Put misbehaving MPs in 'sin bin', think tank recommends
- 11 February 2014
- From the section UK Politics
The Commons Speaker should be given a new power to send MPs misbehaving at Prime Minister's Questions to a "sin bin", a think tank has said.
The Hansard Society said 47% of the public thought the weekly Commons clash was "too noisy and aggressive".
The Speaker can already eject MPs from the chamber for five days or more for severe transgressions of Commons rules.
But banishment to the "sin bin" would last only until the end of the half-hour question session.
The think tank also recommended Prime Minister's Questions (PMQs) should be rescheduled from its Wednesday lunchtime slot, which "disproportionately enables only those aged over 55 to watch it in full", to primetime on Tuesday or Wednesday evening.
Research it commissioned suggested 67% of people thought there was "too much party political point-scoring instead of answering the question" at PMQs.
Just 36% of respondents found the sessions informative, with 20% saying they were not informative.
Some 16% agreed with the statement "MPs behave professionally", but 48% disagreed. PMQs made 12% of those surveyed "proud of our Parliament", but 45% said it did not.
Pollsters Ipsos Mori also found 16% of the public said they had watched PMQs in full, and 38% had seen clips of the question session, at which the prime minister faces a total of six questions from the opposition leader and a string of other questions from hostile and friendly backbenchers.
The prime minister usually has no notice of the questions to be asked, although it is widely assumed some of the questions from the government benches are distributed by party officials to facilitate discussion of a favoured topic.
The Hansard Society, which describes itself as a non-partisan political research and education organisation campaigning for a "strong Parliament and an informed and engaged citizenry", put forward a series of proposals for reform to address the problems it identified.
"The format should be varied to facilitate a more discursive approach, pursuing genuine debate on just a few topical areas as well as more rapid-fire Q&As," the society said.

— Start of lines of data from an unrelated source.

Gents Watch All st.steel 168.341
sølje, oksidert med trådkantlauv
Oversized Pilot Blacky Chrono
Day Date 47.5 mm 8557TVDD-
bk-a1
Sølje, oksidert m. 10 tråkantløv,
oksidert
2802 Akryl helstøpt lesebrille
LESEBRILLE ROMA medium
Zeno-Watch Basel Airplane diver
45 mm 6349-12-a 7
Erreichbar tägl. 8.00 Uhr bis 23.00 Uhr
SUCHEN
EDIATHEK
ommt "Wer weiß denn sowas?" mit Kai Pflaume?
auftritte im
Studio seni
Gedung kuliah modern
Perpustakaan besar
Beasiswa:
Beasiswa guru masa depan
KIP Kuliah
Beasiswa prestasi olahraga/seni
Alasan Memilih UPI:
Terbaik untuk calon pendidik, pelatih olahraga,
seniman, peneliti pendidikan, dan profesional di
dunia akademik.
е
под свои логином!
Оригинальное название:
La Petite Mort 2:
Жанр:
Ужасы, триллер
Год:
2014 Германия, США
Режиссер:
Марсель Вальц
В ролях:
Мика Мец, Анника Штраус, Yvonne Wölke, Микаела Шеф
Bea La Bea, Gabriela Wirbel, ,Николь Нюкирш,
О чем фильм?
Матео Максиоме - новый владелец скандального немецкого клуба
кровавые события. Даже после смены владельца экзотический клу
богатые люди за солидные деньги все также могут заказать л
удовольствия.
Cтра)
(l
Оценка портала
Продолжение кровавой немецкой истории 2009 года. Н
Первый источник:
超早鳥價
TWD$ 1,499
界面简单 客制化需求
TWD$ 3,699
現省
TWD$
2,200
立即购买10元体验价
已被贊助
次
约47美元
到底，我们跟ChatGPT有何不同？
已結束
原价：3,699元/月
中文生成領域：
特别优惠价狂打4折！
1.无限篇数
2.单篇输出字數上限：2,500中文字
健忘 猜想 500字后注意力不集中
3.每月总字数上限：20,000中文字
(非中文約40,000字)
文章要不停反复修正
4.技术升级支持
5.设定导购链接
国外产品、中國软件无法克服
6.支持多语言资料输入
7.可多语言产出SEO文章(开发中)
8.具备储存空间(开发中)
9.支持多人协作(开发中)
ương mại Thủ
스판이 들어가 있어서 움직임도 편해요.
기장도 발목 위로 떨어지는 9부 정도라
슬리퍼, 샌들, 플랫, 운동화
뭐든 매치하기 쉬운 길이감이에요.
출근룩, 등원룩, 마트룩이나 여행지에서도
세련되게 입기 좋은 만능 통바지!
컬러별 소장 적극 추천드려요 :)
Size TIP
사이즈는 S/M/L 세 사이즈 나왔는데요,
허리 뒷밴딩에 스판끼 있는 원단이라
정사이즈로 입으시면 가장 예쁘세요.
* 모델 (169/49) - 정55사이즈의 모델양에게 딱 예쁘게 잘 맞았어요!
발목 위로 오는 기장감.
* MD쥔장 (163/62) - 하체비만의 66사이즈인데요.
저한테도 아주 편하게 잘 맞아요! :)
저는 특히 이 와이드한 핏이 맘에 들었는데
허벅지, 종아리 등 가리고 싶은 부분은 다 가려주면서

The opposition leader's allocation of questions should be cut to "free up time for more questions from backbenchers" and more questions should be grouped together with a focus on specific subjects, it added.
Finally, "citizens could be invited, once a month, to submit questions for consideration at PMQs", it suggested. "New technology means this can be done in simple and cost-effective ways."
'Damaging and misleading'
Commons Speaker John Bercow frequently deploys a range of techniques at PMQs, aiming to calm rowdy parliamentarians.
He recently rebuked Education Secretary Michael Gove, telling him: "You need to write out a thousand times, 'I will behave myself at Prime Minister's Questions.'"
"The Speaker's first responsibility is to maintain order but he cannot do so if MPs persist in wilfully misbehaving week after week," the Hansard Society said in its latest report.
"The Speaker needs to be empowered - with cross-party agreement - to take a tougher stance when members misbehave and thereby bring the House of Commons and Parliament into disrepute."
The report's co-author Dr Ruth Fox, head of research at the Hansard Society, said: "PMQs is a cue for the public's wider perceptions of Parliament. It provides a lot of the raw material that feeds their negative assumptions about politicians.
"The public think the conduct of MPs is childish and wouldn't be tolerated in other work places. They think politicians are simply not taking the issues that affect their lives seriously enough.
"As Parliament's 'shop window', it portrays a damaging and misleading impression of what happens at Westminster because the public think that what happens at PMQs is how Parliament works all the time.
"Reform is overdue if PMQs is to move from being an inward-looking and self-referential event towards its proper role of scrutiny and accountability."
The research was carried out by Ipsos Mori, which conducted face-to-face interviews between 6 and 13 December 2013 with a representative sample of 1,286 British adults.